Either way, we have fun doing this stuff.

3 comments:

Anonymous said...

I must say, your hospital sounds eerily like one I worked at in Maine. I worked there for two years, my job satisfaction dropping like a stone daily, until I decided to make changes. For a year, I volunteered on a committee and helped author a ventilator weaning protocol, which I was very proud of--and the protocol was much better than our "four alternating pulmonologists who hate each other" system that was in place.

Anyway, the protocol was approved but then nobody ever ordered it. I was crushed, so I quit and moved on to better horizons. But your story reminds me very much of those days, and I give you two thumbs up for heading the charge towards better practice!

jesus_of_suburbia said...

Hiya,

I'm a second year respiratory student. My current clinical site is a teaching hospital swarming with residents. Protocols more or less don't exist at this facility. Except for the Surgical Heart Unit, where it's given to nurses. They are also given ABG protocol. No, that was not a typo.

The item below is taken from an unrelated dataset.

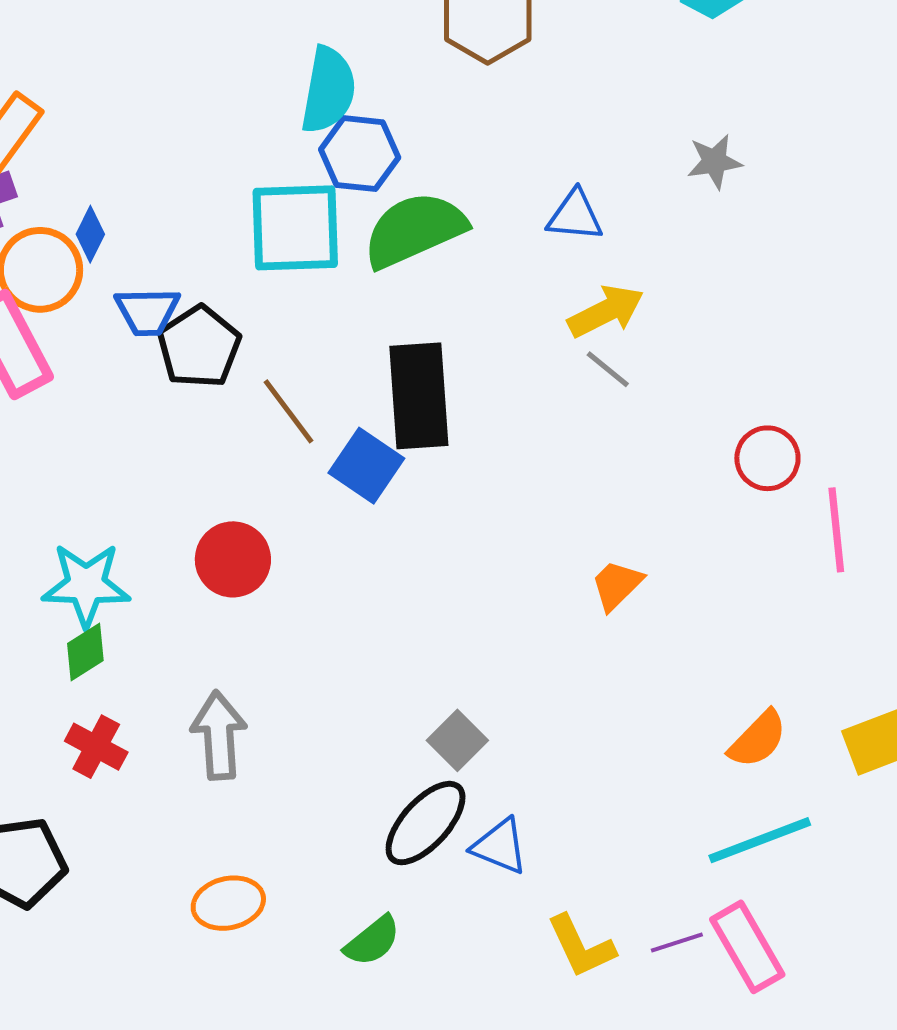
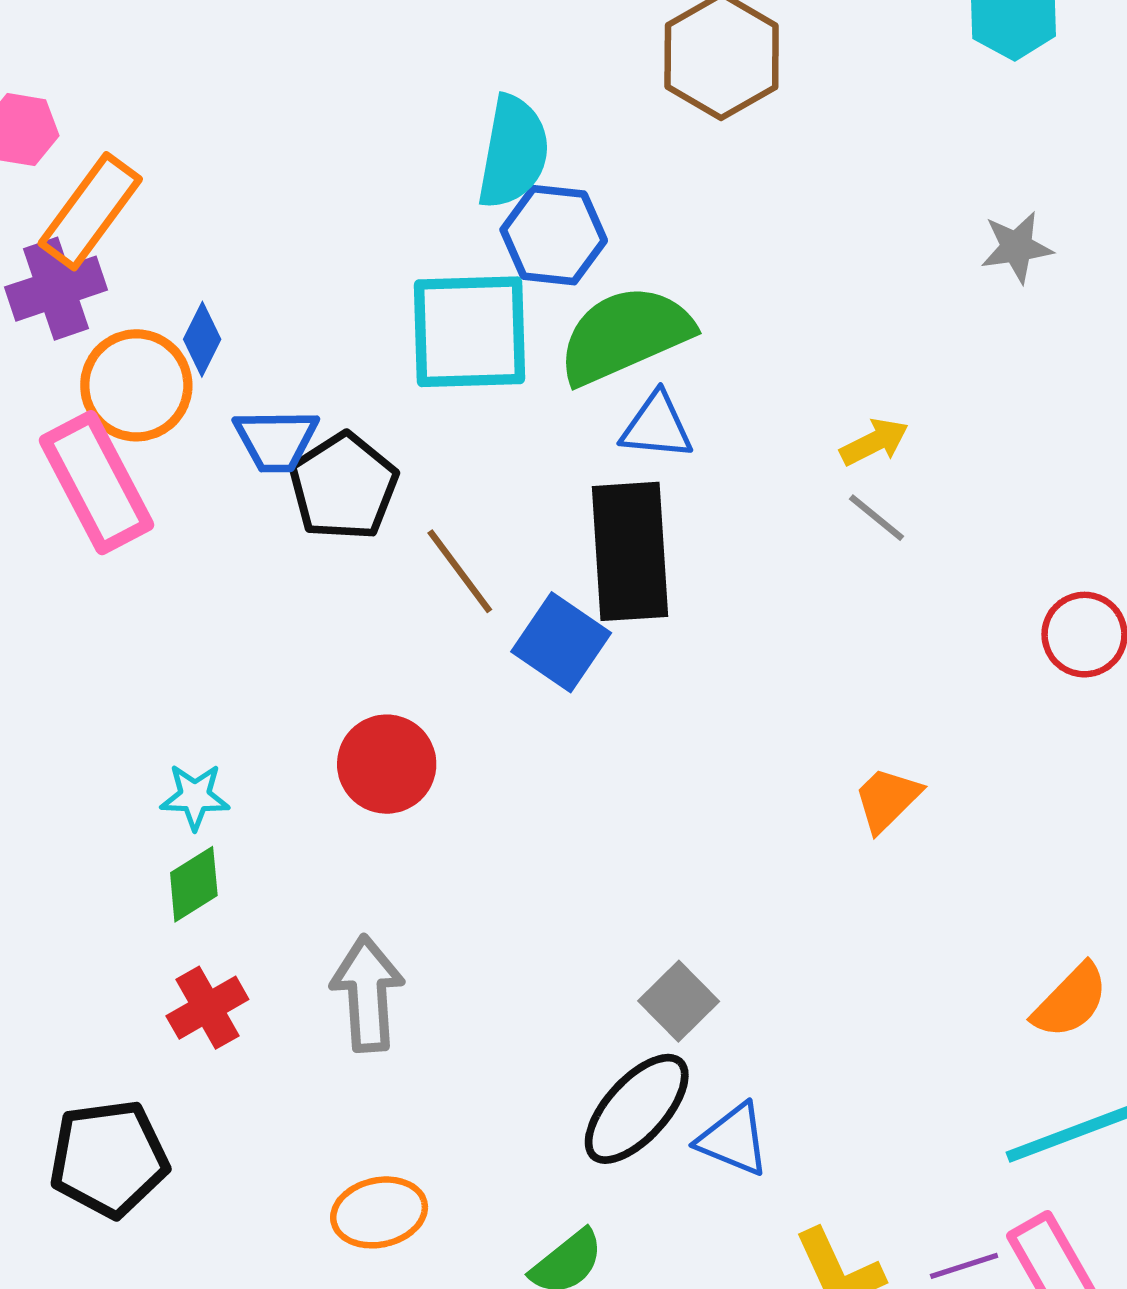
blue triangle: (575, 216) -> (657, 426), moved
yellow arrow: (606, 311) -> (874, 442), size x0.7
cyan star: (86, 585) -> (195, 797), size x0.6
red cross: (96, 747) -> (207, 1008), turned 32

Needless to say, as a student, doing a rotation in that unit is a very demoralizing/disheartening experience. I usually go into a "why the hell did I get into this?" depression for a few days. Maybe it wouldn't be so bad if these were like the most seasoned nurses in the hospital. However, a disturbingly significant amount of them are just about fresh out of school.

How the hell are you allowed to work in any kind of intensive care unit when there's a pretty good chance you've never ever observed a code during your clinical time? Now you are in a heart unit, given drug, ABG and ventilator protocol!? I don't want to dog on nurses. I respect them. But like, come on, you know?

Funny thing is the nurses at this hospital aren't allowed to touch the ventilators. Only respiratory and attendings can physically change settings. So, the RT's basically act as babysitters.

Apparently, the last guy who headed up the respiratory department was a real joke. Fortunately, the lady in charge now, seems like she's got a pair.

What I don't understand about ventilator protocol is that if managing a vent is so unimportant that you can just hand it off to someone with the little to no vent experience (i.e. residents, or in my special case, nurses), why not give it to US? You know, we have all sorts of neat expertise about this stuff. Wouldn't that be like, the natural choice?

I hear all this shit about "We want clinicians. We don't want techs". Well, apparently you do want techs. You can't expect a clinician to be happy about following your stupid albuterol/atrovent orders or having to explain to you why it would be a dumb idea to take a patient off the vent to give him/her IPPB.

Re: wuss therapists.

I really hate these p*ssies that are so petrified when given some extra responsibility. You do know you are already working with a life support machine? Don't you?

I already see the makings of wuss therapists among so my classmates.

Peace,

just respiratory

PS
Sorry for the rant.

Freadom said...

Like me, you will never be happy being a button pusher. If you have an option, there are many hospitals out there that will provide you the challenge you need.

If not, if you are forced to work for this institution, perhaps you can be the one to make a difference.